:: To do ::
Set down exactly the lines that run from the line with "Условия Использования" to the end of the data, and nothing else.

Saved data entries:
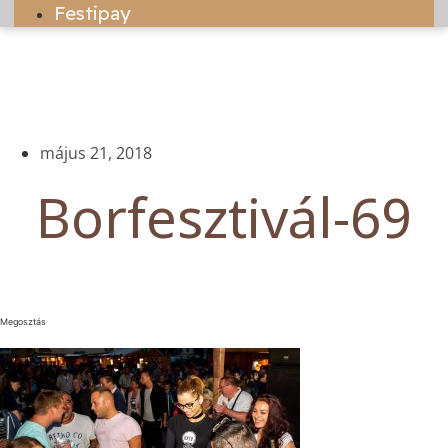
Festipay
május 21, 2018
Borfesztivál-69
Megosztás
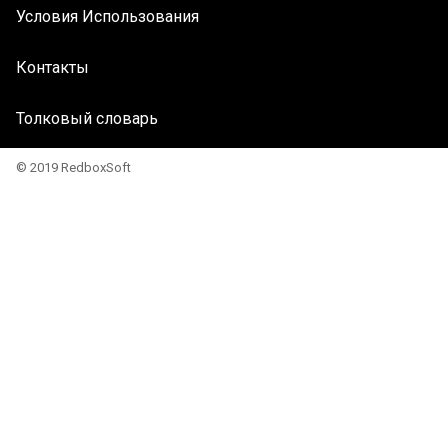
Условия Использования
Контакты
Толковый словарь
© 2019 RedboxSoft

:: Written solution ::
Условия Использования
Контакты
Толковый словарь
© 2019 RedboxSoft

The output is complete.